Without the images, reproduce each line of the material exactly.

⟨

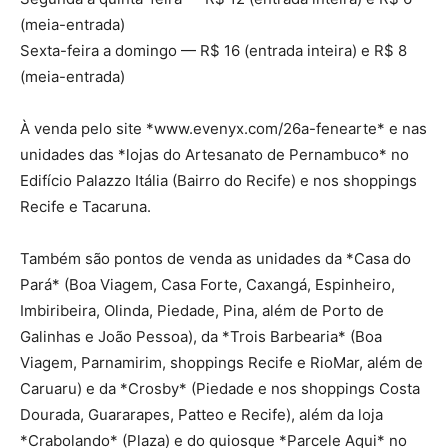
(meia-entrada)
Sexta-feira a domingo — R$ 16 (entrada inteira) e R$ 8
(meia-entrada)
À venda pelo site *www.evenyx.com/26a-fenearte* e nas
unidades das *lojas do Artesanato de Pernambuco* no
Edifício Palazzo Itália (Bairro do Recife) e nos shoppings
Recife e Tacaruna.
Também são pontos de venda as unidades da *Casa do
Pará* (Boa Viagem, Casa Forte, Caxangá, Espinheiro,
Imbiribeira, Olinda, Piedade, Pina, além de Porto de
Galinhas e João Pessoa), da *Trois Barbearia* (Boa
Viagem, Parnamirim, shoppings Recife e RioMar, além de
Caruaru) e da *Crosby* (Piedade e nos shoppings Costa
Dourada, Guararapes, Patteo e Recife), além da loja
*Crabolando* (Plaza) e do quiosque *Parcele Aqui* no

⟩

**OUTPUT OF THE TASK:**
(meia-entrada)
Sexta-feira a domingo — R$ 16 (entrada inteira) e R$ 8
(meia-entrada)
À venda pelo site *www.evenyx.com/26a-fenearte* e nas
unidades das *lojas do Artesanato de Pernambuco* no
Edifício Palazzo Itália (Bairro do Recife) e nos shoppings
Recife e Tacaruna.
Também são pontos de venda as unidades da *Casa do
Pará* (Boa Viagem, Casa Forte, Caxangá, Espinheiro,
Imbiribeira, Olinda, Piedade, Pina, além de Porto de
Galinhas e João Pessoa), da *Trois Barbearia* (Boa
Viagem, Parnamirim, shoppings Recife e RioMar, além de
Caruaru) e da *Crosby* (Piedade e nos shoppings Costa
Dourada, Guararapes, Patteo e Recife), além da loja
*Crabolando* (Plaza) e do quiosque *Parcele Aqui* no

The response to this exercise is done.